YOUR GOAL » The result should be an exact copy of the data, free of pictures.

DATA SECTION »
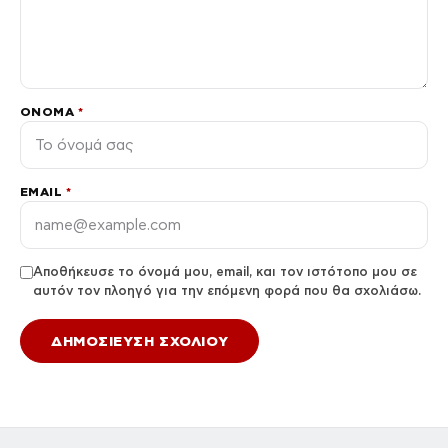
ΌΝΟΜΑ
*
EMAIL
*
Αποθήκευσε το όνομά μου, email, και τον ιστότοπο μου σε
αυτόν τον πλοηγό για την επόμενη φορά που θα σχολιάσω.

SOLUTION FOR THIS EXERCISE »
ΌΝΟΜΑ
*
EMAIL
*
Αποθήκευσε το όνομά μου, email, και τον ιστότοπο μου σε
αυτόν τον πλοηγό για την επόμενη φορά που θα σχολιάσω.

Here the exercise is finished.